Daniel’s second vision provided further details about the difficulties God’s people would experience before their Messiah was born. The location of his vision was significant. Daniel said, “And I saw in a vision; and it came to pass, when I saw, that I was at Shushan in the palace, which is in the province of Elam; and I saw in a vision, and I was by the river of Ulai” (Daniel 8:2). Shushan was the capital of Persia and it was noted several times in the book of Esther as the place where the Jews would face extermination. It could be that God chose to show Daniel the future of his people at this location because it marked a critical turning point in their deliverance from their enemies.

In his vision, Daniel saw a ram “pushing westward, and northward, and southward; so that no beasts might stand before him, neither was there any that could deliver out of his hand; but he did according to his will, and became great” (Daniel 8:4). Then, Daniel saw a goat with a notable horn between his eyes come against the ram and defeat him (Daniel 8:5-7). As a result of his victory, the goat became stronger, but eventually, his great horn was broken and out of it came up four notable horns “and out of one of them came forth a little horn, which waxed exceeding great, toward the south, and toward the east, and toward the pleasant land” (Daniel 8:8-9).

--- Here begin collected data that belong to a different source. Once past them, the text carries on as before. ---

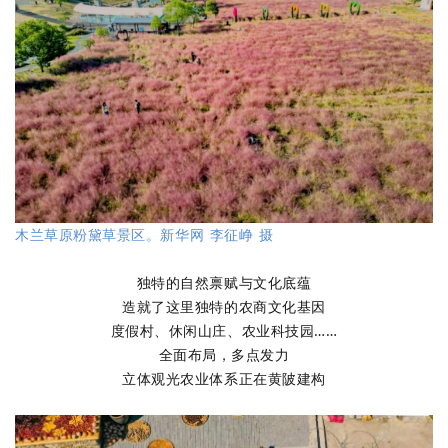
木兰草原粉黛草景区。新华网 李征峥 摄
独特的自然禀赋与文化底蕴
造就了这里独特的农商文化基因
度假村、休闲山庄、农业科技园……
全面布局，多点发力
立体观光农业体系正在黄陂建构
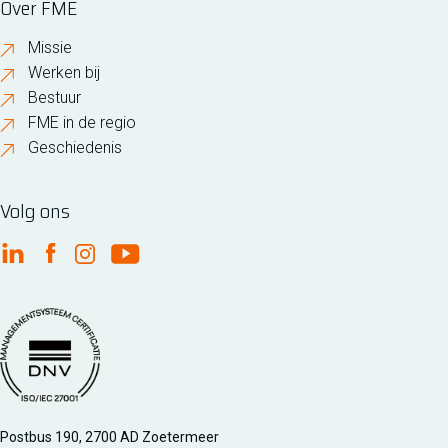
Over FME
Missie
Werken bij
Bestuur
FME in de regio
Geschiedenis
Volg ons
FME Linkedin
FME Facebook
FME Instagram
FME Youtube
Managementsyteem certificatie DNV iso/iec 27001
Postbus 190, 2700 AD Zoetermeer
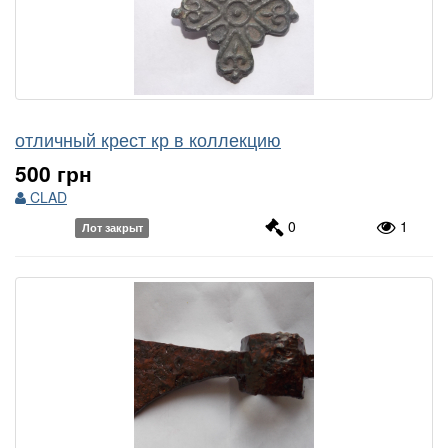
отличный крест кр в коллекцию
500 грн
CLAD
0
1
Лот закрыт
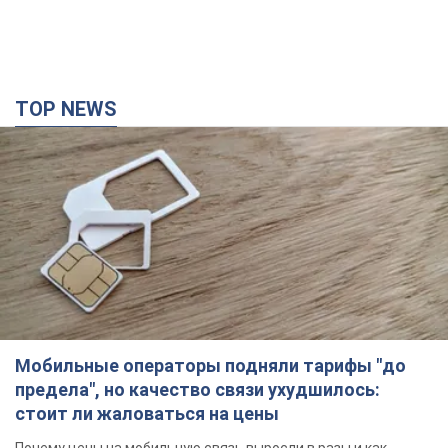
Мобильные операторы подняли тарифы "до
предела", но качество связи ухудшилось:
стоит ли жаловаться на цены
Почему цены на мобильную связь выросли в разы и как
улучшить качество интернета в телефоне
час назад
4,0 т.
В Екатеринбурге атакован склад Wildberries:
есть попадания, поднялся дым. Фото и видео
Россиянам не помогла даже работа ПВО
6 часов назад
10,7 т.
"Замечательный отец": в сети рассказали о
мужчине, которого Россия убила ударом по
Броварам. Фото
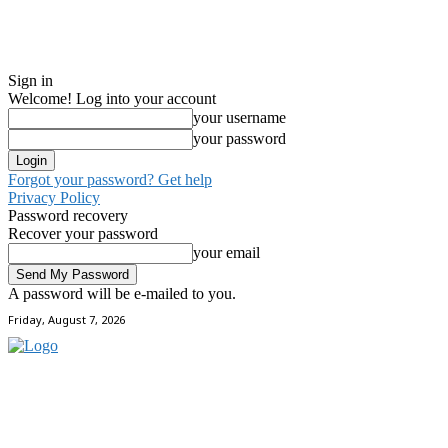
Sign in
Welcome! Log into your account
your username
your password
Forgot your password? Get help
Privacy Policy
Password recovery
Recover your password
your email
A password will be e-mailed to you.
Friday, August 7, 2026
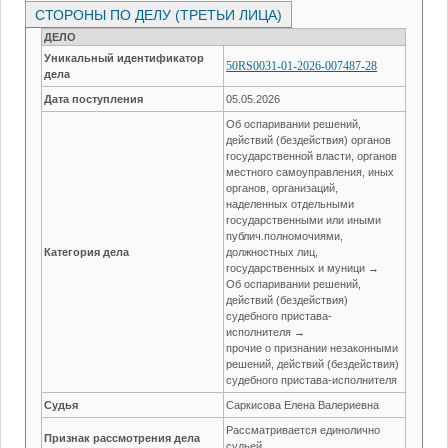
СТОРОНЫ ПО ДЕЛУ (ТРЕТЬИ ЛИЦА)
ДЕЛО
Уникальный идентификатор
50RS0031-01-2026-007487-28
дела
Дата поступления
05.05.2026
Об оспаривании решений,
действий (бездействия) органов
государственной власти, органов
местного самоуправления, иных
органов, организаций,
наделенных отдельными
государственными или иными
публич.полномочиями,
Категория дела
должностных лиц,
государственных и муници →
Об оспаривании решений,
действий (бездействия)
судебного пристава-
исполнителя →
прочие о признании незаконными
решений, действий (бездействия)
судебного пристава-исполнителя
Судья
Саркисова Елена Валериевна
Рассматривается единолично
Признак рассмотрения дела
судьей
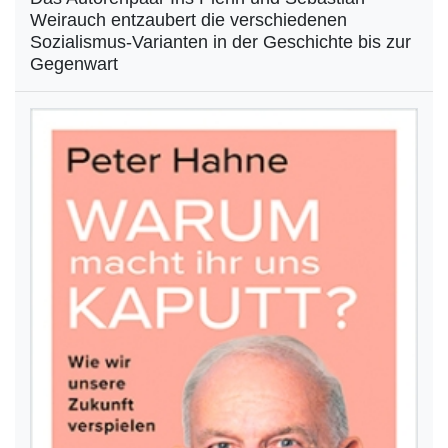
Weirauch entzaubert die verschiedenen
Sozialismus-Varianten in der Geschichte bis zur
Gegenwart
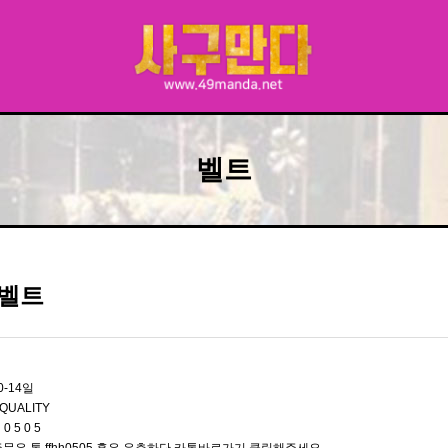
벨트
벨트
0-14일
QUALITY
 0 5 0 5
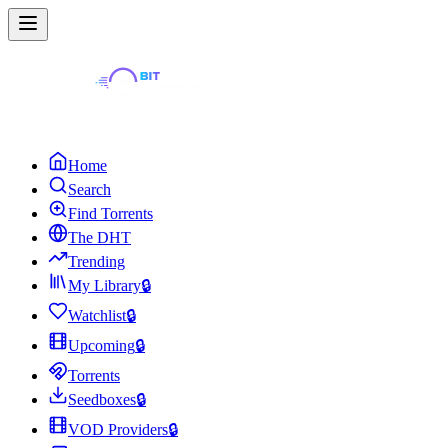
Home
Search
Find Torrents
The DHT
Trending
My Library
🔒
Watchlist
🔒
Upcoming
🔒
Torrents
Seedboxes
🔒
VOD Providers
🔒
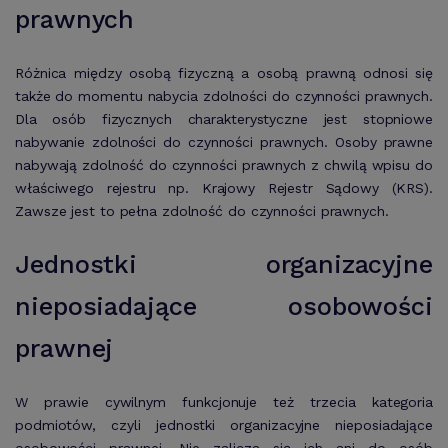
prawnych
Różnica między osobą fizyczną a osobą prawną odnosi się
także do momentu nabycia zdolności do czynności prawnych.
Dla osób fizycznych charakterystyczne jest stopniowe
nabywanie zdolności do czynności prawnych. Osoby prawne
nabywają zdolność do czynności prawnych z chwilą wpisu do
właściwego rejestru np. Krajowy Rejestr Sądowy (KRS).
Zawsze jest to pełna zdolność do czynności prawnych.
Jednostki organizacyjne
nieposiadające osobowości
prawnej
W prawie cywilnym funkcjonuje też trzecia kategoria
podmiotów, czyli jednostki organizacyjne nieposiadające
osobowości prawnej. Nie zalicza się ich ani do osób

Daniel’s vision concluded with a picture of God’s temple being desecrated by the little horn. At the time of Daniel’s vision, about 551 B.C., God’s temple lay in ruins. It had already been destroyed by king Nebuchadnezzar of Babylon. Daniel was confused and  needed God to help him understand what was going on in his vision. It says in Daniel 8:15-16, “And it came to pass, when I, even I Daniel, had seen the vision, and sought for the meaning, then behold, there stood before me as the appearance of a man. And I heard a man’s voice between the banks of the Ulai, which called, and said, Gabriel, make this man to understand the vision.”

The angel Gabriel is believed to be one of only three archangels identified in the Bible. The fact that he was specifically directed to explain the vision to Daniel indicated that the information was probably only available to this high ranking official in God’s kingdom. Gabriel said of himself in Luke 1:19, “I am Gabriel, that stand in the presence of God; and am sent to speak unto thee.” Unto Daniel, Gabriel said, “Understand, O son of man: for at the time of the end shall be the vision” (Daniel 8:17). What Daniel was expected to understand was that there would be a conclusion to the Israelites’ story. God would one day bring to an end the earthly kingdom that he had once inhabited.